女官の階級は厳しいから、アンヌさんには逆らえないんだ。
わたしは内心ほっとして、頷いた。アンヌさんが天使のように見える。
以前のリーゼロッテを真似て、ちょっと高飛車に言う。
「まあ、それなら仕方がないですわね…わかりましたわ」
アンヌさんは、いつもわたしと二人きりになってから、恋占いを聞いた。
恋多き女だけど、毎回それは熱心にお相手に入れあげているのだ。
優しい旦那さんがいるのにものすごく真剣に占いに耳を傾けるアンヌさんに、わたしは時々心配になった位だ。
だけど、それが今はありがたかった。少なくとも王妃や女官達のいる部屋には向かわないはずだ。
その読み通り、アンヌさんはわたしの手を引き、イレーネさんをちらりと見た。
「悪いわね、イレーネ。リーゼロッテは借りていくわ」
「…火遊びも度を超すと、身を滅ぼしますわよ」
イレーネさんは負け惜しみのようにそう言い、扉を開け、一人で部屋に戻った。
「じゃあ行きましょうか、リーゼロッテ」
「はい。では3階の応接室で占いますわね」
これ幸いと元の部屋に戻ろうとするわたしに、アンヌさんは恥ずかしそうに言った。
「…実は、相手は王立騎士団の方なのよ。本部にいたら彼に出くわしてしまうかもしれないから、ちょっと西の離宮まで来てもらってもいいかしら?」
西の離宮は、騎士団本部から礼拝堂と反対方向に200メートルほど離れた小宮殿だ。鬱蒼とした木立の側にひっそりと建っていて、普段はあまり人が寄りつかない。

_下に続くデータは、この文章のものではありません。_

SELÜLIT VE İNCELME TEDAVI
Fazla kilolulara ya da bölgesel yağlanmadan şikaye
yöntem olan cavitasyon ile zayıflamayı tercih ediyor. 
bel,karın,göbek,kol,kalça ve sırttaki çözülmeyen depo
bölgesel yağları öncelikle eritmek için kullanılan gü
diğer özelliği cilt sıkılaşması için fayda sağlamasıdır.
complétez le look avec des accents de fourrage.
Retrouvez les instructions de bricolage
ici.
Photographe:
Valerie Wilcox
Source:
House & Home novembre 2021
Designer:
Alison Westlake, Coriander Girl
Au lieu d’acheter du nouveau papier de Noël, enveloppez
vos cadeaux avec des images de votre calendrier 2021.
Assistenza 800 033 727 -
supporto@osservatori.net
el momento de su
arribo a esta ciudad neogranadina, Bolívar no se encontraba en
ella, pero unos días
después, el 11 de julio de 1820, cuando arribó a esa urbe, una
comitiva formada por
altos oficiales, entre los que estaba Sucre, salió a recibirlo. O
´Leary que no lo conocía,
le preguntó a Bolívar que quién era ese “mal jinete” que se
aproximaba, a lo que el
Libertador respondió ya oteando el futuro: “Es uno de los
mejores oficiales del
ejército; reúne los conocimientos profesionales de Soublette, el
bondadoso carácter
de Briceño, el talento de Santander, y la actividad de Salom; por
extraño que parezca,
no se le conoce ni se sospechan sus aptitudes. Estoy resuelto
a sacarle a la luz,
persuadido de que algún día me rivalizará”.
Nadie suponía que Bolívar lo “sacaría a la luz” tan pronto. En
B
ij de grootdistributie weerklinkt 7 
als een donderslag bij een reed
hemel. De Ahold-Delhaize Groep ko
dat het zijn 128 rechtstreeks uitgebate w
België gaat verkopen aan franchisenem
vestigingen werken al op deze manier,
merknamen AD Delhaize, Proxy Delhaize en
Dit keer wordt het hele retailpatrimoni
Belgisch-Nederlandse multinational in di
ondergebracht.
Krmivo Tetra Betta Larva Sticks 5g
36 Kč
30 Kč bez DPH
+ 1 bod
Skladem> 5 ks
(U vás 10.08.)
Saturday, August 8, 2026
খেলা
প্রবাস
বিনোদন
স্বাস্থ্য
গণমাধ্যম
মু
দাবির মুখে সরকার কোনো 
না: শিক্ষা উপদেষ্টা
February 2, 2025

結局、エアハルト様との約束を破ることになってしまうけど…占いを引き受けた以上、ここで断るのは不自然過ぎる。
しばらくはエアハルト様も魔獣退治の事後処理で忙しいだろうし、占いが終わったらすぐに戻れば大丈夫と思って、わたしは承諾した。
〇〇〇〇〇
人目をはばかるように歩いて西の離宮に着くと、アンヌさんはわたしを中へ通した。
昼間なのに、全てのカーテンが引かれていて薄暗い。
外は晴れているのに、どうしてカーテンを引いているんだろう。
占いにはうってつけの雰囲気だけど…。
「こっちよ、リーゼロッテ」
アンヌさんが部屋の一つに入って、わたしを手招きした。
わたしも後からその部屋に入る。
館全体と同じように薄暗いその部屋に入ると、わたしははっとして動きを止めた。
薄い紗が天蓋のように垂らされた奥の間に、一人の女性が座っている。
金色の繊細な巻き毛に、ビスクドールのような灰色の瞳。
一見したら庇護欲を掻き立てられるような、控えめで愛らしい容姿の女性だった。
王妃ディートリンデは。
彼女は小鳥の囀りのようなかわいらしい声で、わたしに言った。